KOREA!
It's like I never left. I can't believe it's been a year -- more than a year, as my Great Aunt tells me (she remembers to the day when I left last year: Aug. 17) -- since I've been here.
I got home late on Monday night, spent Tuesday lounging around in pajamas with grandmother during the day and then around some relatives at night, and have been loving it all: the gorging on homemade Korean food, the cheerfulness -- both wordless and chatty -- of my relatives, the fierce hug from my great aunt when she finally got home from the patch of country her family owns and on which they plant potatoes and peppers and garlic and sesame every year, the shifting back into Korean language, the memories of all the things I found annoying and endearing about this country. The motherland.
As much as any place can be, this is home.

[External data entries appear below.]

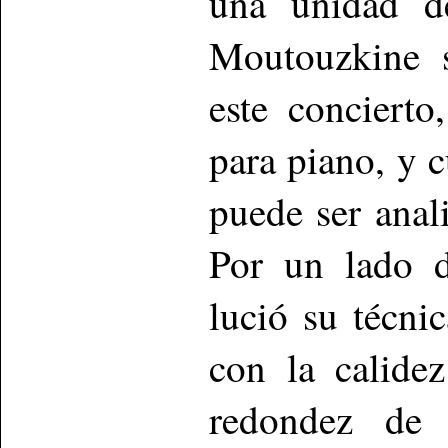
una unidad de
Moutouzkine 
este concierto
para piano, y 
puede ser anal
Por un lado 
lució su técni
con la calide
redondez de 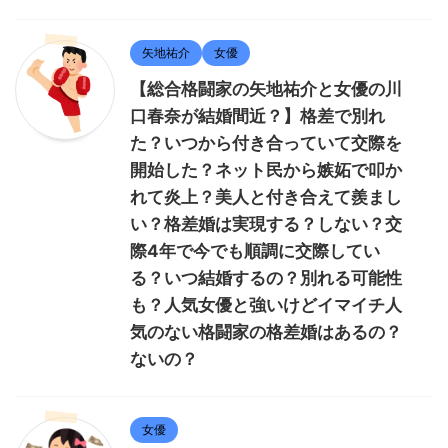
矢地祐介
女優
【総合格闘家の矢地祐介と女優の川
口春奈が結婚間近？】格差で別れ
た？いつから付き合っていて交際を
開始した？ネット民から嫉妬で叩か
れて炎上？美人と付き合えて羨まし
い？格差婚は実現する？しない？交
際4年で今でも順調に交際してい
る？いつ結婚するの？別れる可能性
も？人気女優と強いけどイマイチ人
気のない格闘家の格差婚はあるの？
ないの？
女優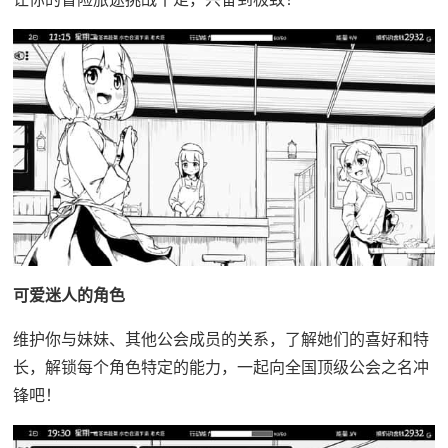
可爱迷人的角色
维护你与妹妹、其他公会成员的关系，了解她们的喜好和特
长，解锁每个角色特定的能力，一起向全国顶级公会之名冲
锋吧！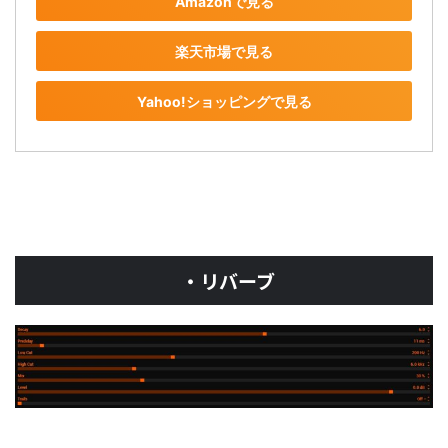
Amazonで見る
楽天市場で見る
Yahoo!ショッピングで見る
・リバーブ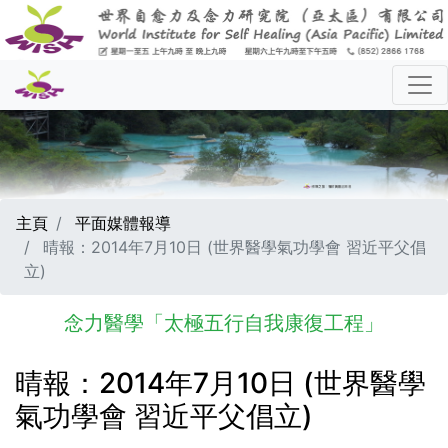
主頁
平面媒體報導
晴報：2014年7月10日 (世界醫學氣功學會 習近平父倡
立)
念力醫學「太極五行自我康復工程」
晴報：2014年7月10日 (世界醫學
氣功學會 習近平父倡立)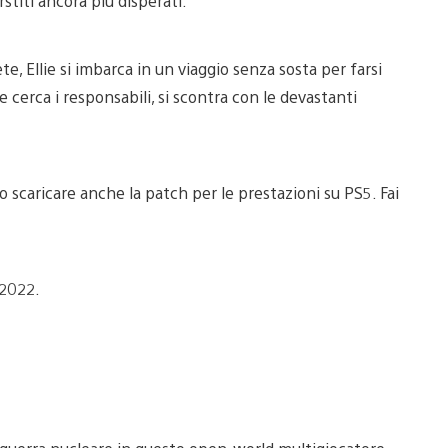
stiti ancora più disperati.
, Ellie si imbarca in un viaggio senza sosta per farsi
e cerca i responsabili, si scontra con le devastanti
no scaricare anche la patch per le prestazioni su PS5. Fai
 2022.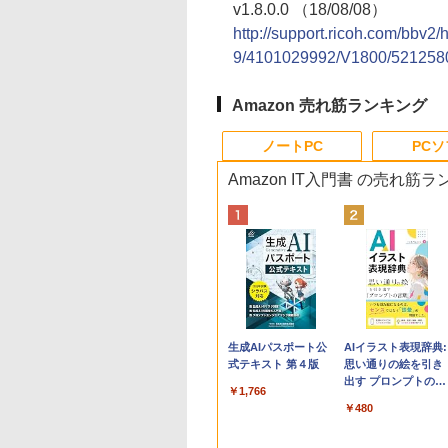
v1.8.0.0 （18/08/08）
http://support.ricoh.com/bbv2
9/4101029992/V1800/5212580
Amazon 売れ筋ランキング
ノートPC
PC
Amazon IT入門書 の売れ筋
Apple 2026
Robloxギフトカード
生成AIパスポート公
tomtoc 360°保護
Microsoft Office
AIイラスト表現辞典:
MacBook Neo A18
- 800 Robux 【限定
式テキスト 第４版
15.6 16インチ パソ
Home & Business
思い通りの絵を引き
Proチップ搭載13イ
バーチャルアイテム
ンケース Dell NEC
2024(最新 永続版)|オ
出す プロンプトの言
￥1,766
ンチノートブック：
を含む】 【オンライ
Lavie ASUS HP
ンラインコード
葉 AI画像生成シリー
￥162,598
￥1,300
￥2,952
￥39,582
￥480
AIとApple
ンゲームコード】 ロ
dynabook Lenovo
版|Windows11、
ズ (はぴーイラスト
Intelligence、Liquid
ブロックス | オンラ
対応
10/mac対応|PC2台
Labo)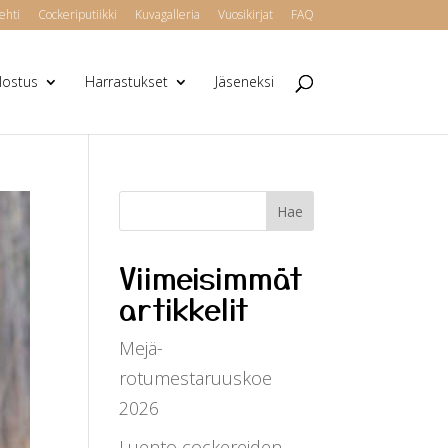
ehti
Cockeriputiikki
Kuvagalleria
Vuosikirjat
FAQ
alostus
Harrastukset
Jäseneksi
Viimeisimmät
artikkelit
Mejä-
rotumestaruuskoe
2026
Luento cockereiden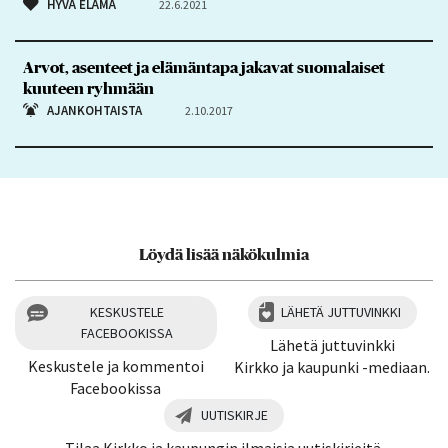
HYVÄ ELÄMÄ
22.6.2021
Arvot, asenteet ja elämäntapa jakavat suomalaiset
kuuteen ryhmään
AJANKOHTAISTA
2.10.2017
Löydä lisää näkökulmia
KESKUSTELE
LÄHETÄ JUTTUVINKKI
FACEBOOKISSA
Lähetä juttuvinkki
Keskustele ja kommentoi
Kirkko ja kaupunki -mediaan.
Facebookissa
UUTISKIRJE
Tilaa Kirkko ja kaupungin ilmaisia uutiskirjeitä.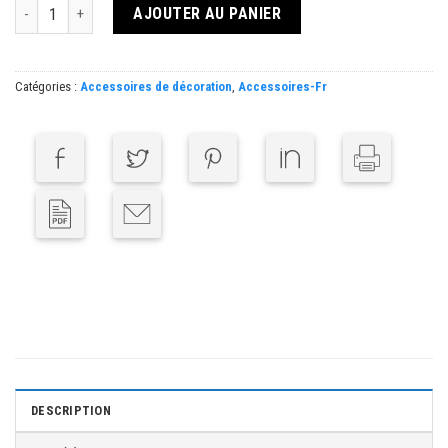
quantité de Display Pin 48V
AJOUTER AU PANIER
Catégories :
Accessoires de décoration
,
Accessoires-Fr
DESCRIPTION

I spent most of today at the hospital, getting routine checkups at the eye doctor and getting my fix of Accutane from the dermatologist, who suggested I try something less drastic since my skin looked all right. I must have looked pretty desperate, because she gave me the Accutane prescription anyway, with the gentle suggestion again that I try something less on the order of nuclear blast and more on the order of controlled rounds of fire the next time. In the middle somewhere, I also had lunch with my grandmother, who goes to the hospital most days to escape the heat and to do her rehab exercises (she had back surgery last year).
My dad didn't go with me to these appointments, so I relied on my grandmother a bit and the nice folks at the International Clinic, who remembered me from last year. It's funny, but I wasn't as nervous as I would have been last year, going by myself to see the doctors and stuff. One might argue that I shouldn't have ever been nervous, since the doctors all know a fair bit of English, especially at this huge hospital, but I would be anxious last year, and I wasn't too much so today. I'm less afraid of saying I don't understand. And I'm less afraid in general, I think. Perhaps this nerve-wracking year at school? Perhaps this nerve-wracking summer with Destroyer Supe? Or perhaps the lessons of those two years in Korea needed some time to mellow and mature, and are just now coming to fore?
The nice ladies at the International Clinic gasped when they saw me, and said: "You were like a baby last year, and now you look so mature!" I guess I have aged a bit this last year, then. Hee.
I was pretty pooped during the middle of the afternoon, as jet lag hit me, but I did have a dinner date with someone from my old office, so I went to meet her and was very glad I did. She reminds me of Charm -- both are so resilient in the face of adversity, and I so admire them for it, even as I pray for them, in my nondenominational, non-Christian way.
Tomorrow, I meet one friend for lunch, and then KB for dinner. Yes, KB! For whom I had that bout of swoon-dom last year. It'll be interesting to see him again.
Oooo, and I impulse-bought a pair of shoes already: green sandal-y things. For $6.81. I love this country.
It's raining like the dickens outside. It was very nice all yesterday, and I spent almost all of it inside. And today, it pours, and I had to be outside. But it's better than the heart-stopping heat of Tokyo.